-- Information provided follows --

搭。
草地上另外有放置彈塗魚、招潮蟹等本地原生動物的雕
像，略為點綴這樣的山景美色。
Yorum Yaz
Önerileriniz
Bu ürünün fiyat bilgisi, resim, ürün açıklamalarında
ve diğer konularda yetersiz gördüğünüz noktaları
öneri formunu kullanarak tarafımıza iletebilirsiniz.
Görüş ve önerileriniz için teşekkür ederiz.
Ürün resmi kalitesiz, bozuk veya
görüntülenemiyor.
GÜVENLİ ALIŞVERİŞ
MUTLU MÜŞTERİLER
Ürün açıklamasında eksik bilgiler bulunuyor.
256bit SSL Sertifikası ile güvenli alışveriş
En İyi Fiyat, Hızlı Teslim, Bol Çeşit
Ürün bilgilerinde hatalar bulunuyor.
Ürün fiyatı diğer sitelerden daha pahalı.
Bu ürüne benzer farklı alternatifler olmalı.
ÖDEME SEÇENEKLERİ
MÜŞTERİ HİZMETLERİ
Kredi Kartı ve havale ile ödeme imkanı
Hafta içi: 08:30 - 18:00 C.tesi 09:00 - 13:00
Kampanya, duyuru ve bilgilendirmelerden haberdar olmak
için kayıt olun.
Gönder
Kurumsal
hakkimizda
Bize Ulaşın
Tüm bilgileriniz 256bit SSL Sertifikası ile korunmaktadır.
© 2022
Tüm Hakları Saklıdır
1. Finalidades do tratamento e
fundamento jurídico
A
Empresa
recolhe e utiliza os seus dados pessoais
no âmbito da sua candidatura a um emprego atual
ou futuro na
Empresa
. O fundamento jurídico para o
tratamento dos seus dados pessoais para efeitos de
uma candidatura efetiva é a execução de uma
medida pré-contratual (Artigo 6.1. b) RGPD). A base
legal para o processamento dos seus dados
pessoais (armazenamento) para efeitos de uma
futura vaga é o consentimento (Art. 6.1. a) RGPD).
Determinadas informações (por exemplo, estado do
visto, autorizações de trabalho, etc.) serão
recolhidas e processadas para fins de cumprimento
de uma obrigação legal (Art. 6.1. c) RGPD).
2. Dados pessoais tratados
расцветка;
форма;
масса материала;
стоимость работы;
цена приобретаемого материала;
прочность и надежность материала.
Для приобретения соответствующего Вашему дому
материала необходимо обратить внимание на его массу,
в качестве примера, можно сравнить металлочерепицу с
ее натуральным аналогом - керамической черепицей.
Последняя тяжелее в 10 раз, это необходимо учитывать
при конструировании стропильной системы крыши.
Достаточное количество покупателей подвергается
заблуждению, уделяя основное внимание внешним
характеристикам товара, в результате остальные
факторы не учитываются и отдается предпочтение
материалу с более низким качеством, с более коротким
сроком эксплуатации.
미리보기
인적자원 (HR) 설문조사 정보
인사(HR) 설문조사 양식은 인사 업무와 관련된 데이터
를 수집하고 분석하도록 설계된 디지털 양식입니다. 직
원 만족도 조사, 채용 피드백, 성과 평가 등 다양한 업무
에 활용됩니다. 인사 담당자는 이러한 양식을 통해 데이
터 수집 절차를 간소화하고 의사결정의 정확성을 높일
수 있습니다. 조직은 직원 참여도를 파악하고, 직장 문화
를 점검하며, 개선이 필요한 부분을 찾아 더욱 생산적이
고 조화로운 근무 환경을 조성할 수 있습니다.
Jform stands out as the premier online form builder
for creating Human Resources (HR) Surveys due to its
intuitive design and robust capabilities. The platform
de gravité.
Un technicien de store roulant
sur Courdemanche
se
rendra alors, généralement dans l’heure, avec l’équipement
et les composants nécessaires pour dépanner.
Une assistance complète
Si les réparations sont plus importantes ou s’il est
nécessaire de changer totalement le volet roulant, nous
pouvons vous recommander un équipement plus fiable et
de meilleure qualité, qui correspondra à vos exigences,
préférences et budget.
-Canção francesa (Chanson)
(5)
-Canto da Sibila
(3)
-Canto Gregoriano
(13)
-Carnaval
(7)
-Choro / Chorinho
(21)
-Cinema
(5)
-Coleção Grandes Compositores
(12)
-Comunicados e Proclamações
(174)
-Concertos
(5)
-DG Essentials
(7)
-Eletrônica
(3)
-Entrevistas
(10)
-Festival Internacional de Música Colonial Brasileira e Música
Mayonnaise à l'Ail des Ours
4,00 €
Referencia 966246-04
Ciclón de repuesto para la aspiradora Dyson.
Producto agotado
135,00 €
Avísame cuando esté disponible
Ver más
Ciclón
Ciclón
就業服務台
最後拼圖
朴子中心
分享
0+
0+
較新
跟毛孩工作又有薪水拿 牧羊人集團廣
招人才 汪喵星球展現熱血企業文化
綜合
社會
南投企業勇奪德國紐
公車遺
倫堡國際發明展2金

-- Information provided concluded --

* _Task brief_: Reproduce all entries. Keep them exact.

* _Answer box_:
搭。
草地上另外有放置彈塗魚、招潮蟹等本地原生動物的雕
像，略為點綴這樣的山景美色。
Yorum Yaz
Önerileriniz
Bu ürünün fiyat bilgisi, resim, ürün açıklamalarında
ve diğer konularda yetersiz gördüğünüz noktaları
öneri formunu kullanarak tarafımıza iletebilirsiniz.
Görüş ve önerileriniz için teşekkür ederiz.
Ürün resmi kalitesiz, bozuk veya
görüntülenemiyor.
GÜVENLİ ALIŞVERİŞ
MUTLU MÜŞTERİLER
Ürün açıklamasında eksik bilgiler bulunuyor.
256bit SSL Sertifikası ile güvenli alışveriş
En İyi Fiyat, Hızlı Teslim, Bol Çeşit
Ürün bilgilerinde hatalar bulunuyor.
Ürün fiyatı diğer sitelerden daha pahalı.
Bu ürüne benzer farklı alternatifler olmalı.
ÖDEME SEÇENEKLERİ
MÜŞTERİ HİZMETLERİ
Kredi Kartı ve havale ile ödeme imkanı
Hafta içi: 08:30 - 18:00 C.tesi 09:00 - 13:00
Kampanya, duyuru ve bilgilendirmelerden haberdar olmak
için kayıt olun.
Gönder
Kurumsal
hakkimizda
Bize Ulaşın
Tüm bilgileriniz 256bit SSL Sertifikası ile korunmaktadır.
© 2022
Tüm Hakları Saklıdır
1. Finalidades do tratamento e
fundamento jurídico
A
Empresa
recolhe e utiliza os seus dados pessoais
no âmbito da sua candidatura a um emprego atual
ou futuro na
Empresa
. O fundamento jurídico para o
tratamento dos seus dados pessoais para efeitos de
uma candidatura efetiva é a execução de uma
medida pré-contratual (Artigo 6.1. b) RGPD). A base
legal para o processamento dos seus dados
pessoais (armazenamento) para efeitos de uma
futura vaga é o consentimento (Art. 6.1. a) RGPD).
Determinadas informações (por exemplo, estado do
visto, autorizações de trabalho, etc.) serão
recolhidas e processadas para fins de cumprimento
de uma obrigação legal (Art. 6.1. c) RGPD).
2. Dados pessoais tratados
расцветка;
форма;
масса материала;
стоимость работы;
цена приобретаемого материала;
прочность и надежность материала.
Для приобретения соответствующего Вашему дому
материала необходимо обратить внимание на его массу,
в качестве примера, можно сравнить металлочерепицу с
ее натуральным аналогом - керамической черепицей.
Последняя тяжелее в 10 раз, это необходимо учитывать
при конструировании стропильной системы крыши.
Достаточное количество покупателей подвергается
заблуждению, уделяя основное внимание внешним
характеристикам товара, в результате остальные
факторы не учитываются и отдается предпочтение
материалу с более низким качеством, с более коротким
сроком эксплуатации.
미리보기
인적자원 (HR) 설문조사 정보
인사(HR) 설문조사 양식은 인사 업무와 관련된 데이터
를 수집하고 분석하도록 설계된 디지털 양식입니다. 직
원 만족도 조사, 채용 피드백, 성과 평가 등 다양한 업무
에 활용됩니다. 인사 담당자는 이러한 양식을 통해 데이
터 수집 절차를 간소화하고 의사결정의 정확성을 높일
수 있습니다. 조직은 직원 참여도를 파악하고, 직장 문화
를 점검하며, 개선이 필요한 부분을 찾아 더욱 생산적이
고 조화로운 근무 환경을 조성할 수 있습니다.
Jform stands out as the premier online form builder
for creating Human Resources (HR) Surveys due to its
intuitive design and robust capabilities. The platform
de gravité.
Un technicien de store roulant
sur Courdemanche
se
rendra alors, généralement dans l’heure, avec l’équipement
et les composants nécessaires pour dépanner.
Une assistance complète
Si les réparations sont plus importantes ou s’il est
nécessaire de changer totalement le volet roulant, nous
pouvons vous recommander un équipement plus fiable et
de meilleure qualité, qui correspondra à vos exigences,
préférences et budget.
-Canção francesa (Chanson)
(5)
-Canto da Sibila
(3)
-Canto Gregoriano
(13)
-Carnaval
(7)
-Choro / Chorinho
(21)
-Cinema
(5)
-Coleção Grandes Compositores
(12)
-Comunicados e Proclamações
(174)
-Concertos
(5)
-DG Essentials
(7)
-Eletrônica
(3)
-Entrevistas
(10)
-Festival Internacional de Música Colonial Brasileira e Música
Mayonnaise à l'Ail des Ours
4,00 €
Referencia 966246-04
Ciclón de repuesto para la aspiradora Dyson.
Producto agotado
135,00 €
Avísame cuando esté disponible
Ver más
Ciclón
Ciclón
就業服務台
最後拼圖
朴子中心
分享
0+
0+
較新
跟毛孩工作又有薪水拿 牧羊人集團廣
招人才 汪喵星球展現熱血企業文化
綜合
社會
南投企業勇奪德國紐
公車遺
倫堡國際發明展2金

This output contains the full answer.